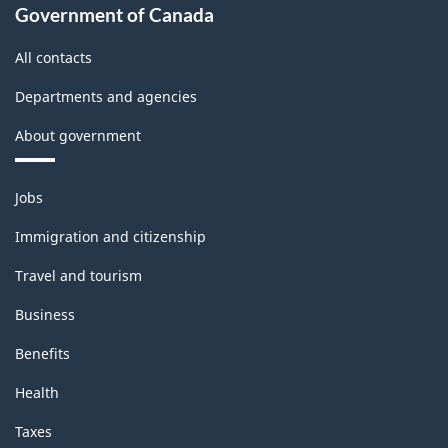
Government of Canada
All contacts
Departments and agencies
About government
Themes
Jobs
and
topics
Immigration and citizenship
Travel and tourism
Business
Benefits
Health
Taxes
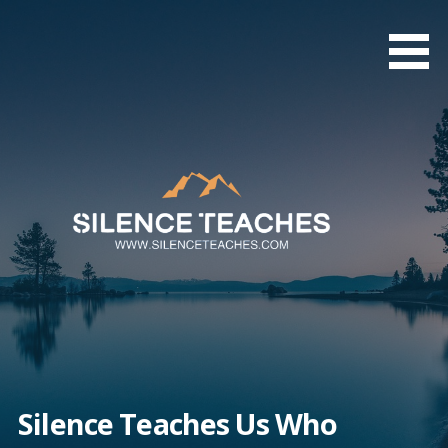
Skip
to
content
Silence Teaches Us Who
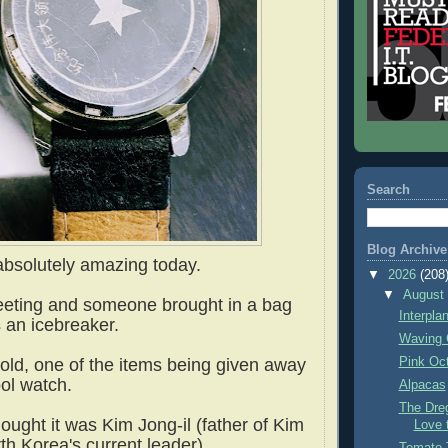
Search
Blog Archive
absolutely amazing today.
▼
2026
(208
▼
Augus
eting and someone brought in a bag
Interpla
s an icebreaker.
Waving 
Pink Oc
ld, one of the items being given away
ool watch.
Alpacas
The Dre
thought it was Kim Jong-il (father of Kim
Love 
th Korea's current leader).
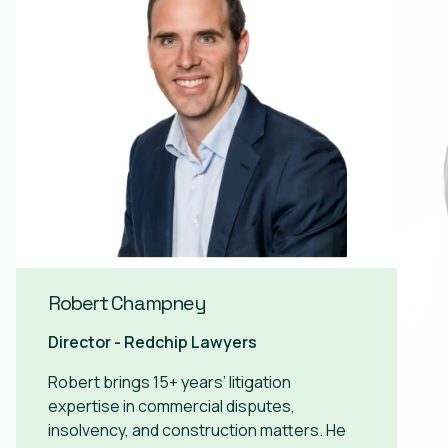
Robert Champney
Director - Redchip Lawyers
Robert brings 15+ years’ litigation
expertise in commercial disputes,
insolvency, and construction matters. He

════════════════════

> TRY IT
Retype the material above exactly, images excluded.

> RESPONSE TO THIS TASK
Government of Canada
All contacts
Departments and agencies
About government
Themes
Jobs
and
topics
Immigration and citizenship
Travel and tourism
Business
Benefits
Health
Taxes
Skip
to
content
Silence Teaches Us Who
Search
Blog Archive
absolutely amazing today.
▼
2026
(208
▼
Augus
eting and someone brought in a bag
Interpla
s an icebreaker.
Waving 
Pink Oc
ld, one of the items being given away
ool watch.
Alpacas
The Dre
thought it was Kim Jong-il (father of Kim
Love 
th Korea's current leader).
Robert Champney
Director - Redchip Lawyers
Robert brings 15+ years’ litigation
expertise in commercial disputes,
insolvency, and construction matters. He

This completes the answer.